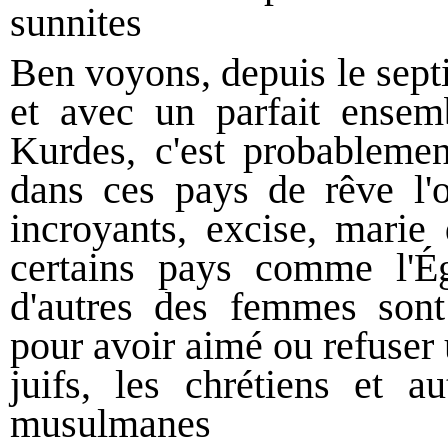
sunnites
Ben voyons, depuis le septi
et avec un parfait ensem
Kurdes, c'est probableme
dans ces pays de rêve l'
incroyants, excise, marie 
certains pays comme l'Égy
d'autres des femmes sont
pour avoir aimé ou refuser u
juifs, les chrétiens et a
musulmanes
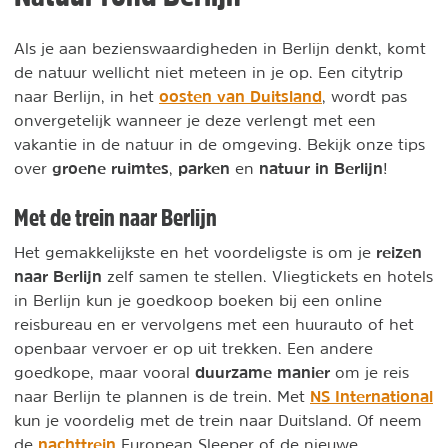
Als je aan bezienswaardigheden in Berlijn denkt, komt
de natuur wellicht niet meteen in je op. Een citytrip
oosten van Duitsland
naar Berlijn, in het
, wordt pas
onvergetelijk wanneer je deze verlengt met een
vakantie in de natuur in de omgeving. Bekijk onze tips
groene ruimtes
parken
natuur in Berlijn
over
,
en
!
Met de trein naar Berlijn
reizen
Het gemakkelijkste en het voordeligste is om je
naar Berlijn
zelf samen te stellen. Vliegtickets en hotels
in Berlijn kun je goedkoop boeken bij een online
reisbureau en er vervolgens met een huurauto of het
openbaar vervoer er op uit trekken. Een andere
duurzame manier
goedkope, maar vooral
om je reis
NS International
naar Berlijn te plannen is de trein. Met
kun je voordelig met de trein naar Duitsland. Of neem
nachttrein
de
European Sleeper of de nieuwe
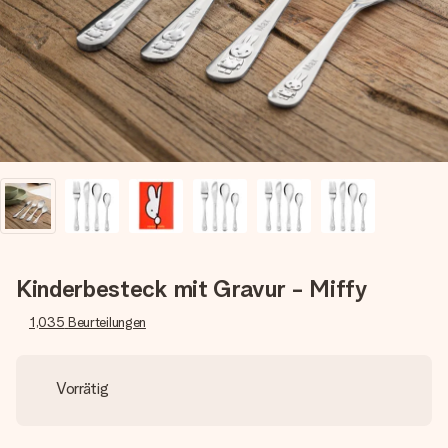
Erstelle etwas Einzigartiges in wenigen Schritten – mit
ihrem Namen, deinem Foto oder einer Nachricht von
Herzen. Kein Stress, nur pure Liebe für den perfekten
Moment.
Kinderbesteck mit Gravur - Miffy
1,035
Beurteilungen
Vorrätig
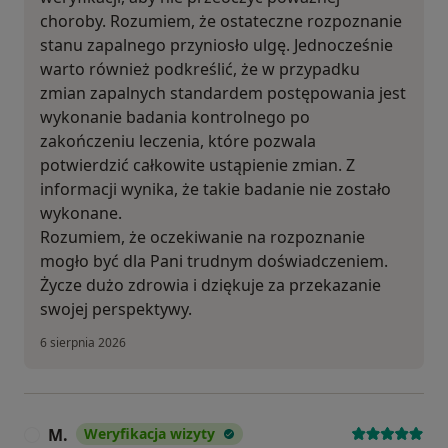
choroby. Rozumiem, że ostateczne rozpoznanie
stanu zapalnego przyniosło ulgę. Jednocześnie
warto również podkreślić, że w przypadku
zmian zapalnych standardem postępowania jest
wykonanie badania kontrolnego po
zakończeniu leczenia, które pozwala
potwierdzić całkowite ustąpienie zmian. Z
informacji wynika, że takie badanie nie zostało
wykonane.
Rozumiem, że oczekiwanie na rozpoznanie
mogło być dla Pani trudnym doświadczeniem.
Życze dużo zdrowia i dziękuje za przekazanie
swojej perspektywy.
6 sierpnia 2026
M.
Weryfikacja wizyty
M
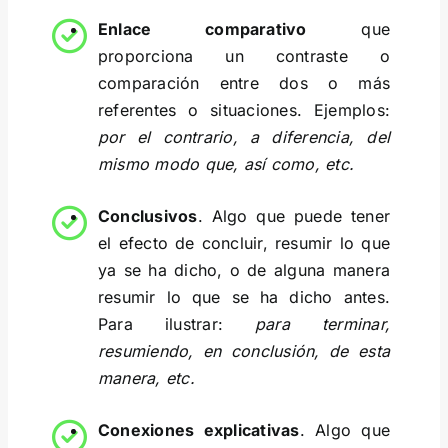
Enlace comparativo
que
proporciona un contraste o
comparación entre dos o más
referentes o situaciones. Ejemplos:
por el contrario, a diferencia, del
mismo modo que, así como, etc.
Conclusivos
. Algo que puede tener
el efecto de concluir, resumir lo que
ya se ha dicho, o de alguna manera
resumir lo que se ha dicho antes.
Para ilustrar:
para terminar,
resumiendo, en conclusión, de esta
manera, etc.
Conexiones explicativas
. Algo que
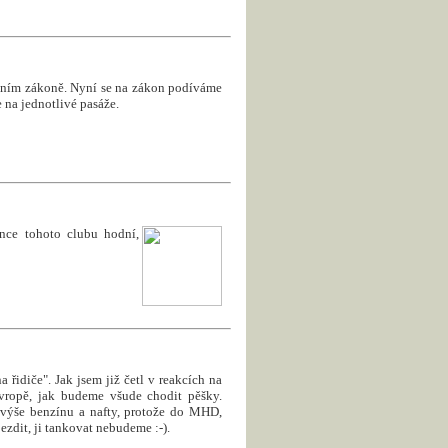
ičním zákoně. Nyní se na zákon podíváme
 na jednotlivé pasáže.
ence tohoto clubu hodní,
 řidiče". Jak jsem již četl v reakcích na
vropě, jak budeme všude chodit pěšky.
 výše benzínu a nafty, protože do MHD,
zdit, ji tankovat nebudeme :-).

▬▬▬▬▬▬

**Task instructions:** Leave the pictures out and write out every entry exactly as given.

**Completed task:**
sunnites
Ben voyons, depuis le septi
et avec un parfait ensem
Kurdes, c'est probableme
dans ces pays de rêve l'
incroyants, excise, marie 
certains pays comme l'Égy
d'autres des femmes sont
pour avoir aimé ou refuser u
juifs, les chrétiens et a
musulmanes
Als je aan bezienswaardigheden in Berlijn denkt, komt
de natuur wellicht niet meteen in je op. Een citytrip
oosten van Duitsland
naar Berlijn, in het
, wordt pas
onvergetelijk wanneer je deze verlengt met een
vakantie in de natuur in de omgeving. Bekijk onze tips
groene ruimtes
parken
natuur in Berlijn
over
,
en
!
Met de trein naar Berlijn
reizen
Het gemakkelijkste en het voordeligste is om je
naar Berlijn
zelf samen te stellen. Vliegtickets en hotels
in Berlijn kun je goedkoop boeken bij een online
reisbureau en er vervolgens met een huurauto of het
openbaar vervoer er op uit trekken. Een andere
duurzame manier
goedkope, maar vooral
om je reis
NS International
naar Berlijn te plannen is de trein. Met
kun je voordelig met de trein naar Duitsland. Of neem
nachttrein
de
European Sleeper of de nieuwe
Erstelle etwas Einzigartiges in wenigen Schritten – mit
ihrem Namen, deinem Foto oder einer Nachricht von
Herzen. Kein Stress, nur pure Liebe für den perfekten
Moment.
Kinderbesteck mit Gravur - Miffy
1,035
Beurteilungen
Vorrätig
choroby. Rozumiem, że ostateczne rozpoznanie
stanu zapalnego przyniosło ulgę. Jednocześnie
warto również podkreślić, że w przypadku
zmian zapalnych standardem postępowania jest
wykonanie badania kontrolnego po
zakończeniu leczenia, które pozwala
potwierdzić całkowite ustąpienie zmian. Z
informacji wynika, że takie badanie nie zostało
wykonane.
Rozumiem, że oczekiwanie na rozpoznanie
mogło być dla Pani trudnym doświadczeniem.
Życze dużo zdrowia i dziękuje za przekazanie
swojej perspektywy.
6 sierpnia 2026
M.
Weryfikacja wizyty
M
Enlace comparativo
que
proporciona un contraste o
comparación entre dos o más
referentes o situaciones. Ejemplos:
por el contrario, a diferencia, del
mismo modo que, así como, etc.
Conclusivos
. Algo que puede tener
el efecto de concluir, resumir lo que
ya se ha dicho, o de alguna manera
resumir lo que se ha dicho antes.
Para ilustrar:
para terminar,
resumiendo, en conclusión, de esta
manera, etc.
Conexiones explicativas
. Algo que
ičním zákoně. Nyní se na zákon podíváme
 na jednotlivé pasáže.
ence tohoto clubu hodní,
 řidiče". Jak jsem již četl v reakcích na
vropě, jak budeme všude chodit pěšky.
 výše benzínu a nafty, protože do MHD,
zdit, ji tankovat nebudeme :-).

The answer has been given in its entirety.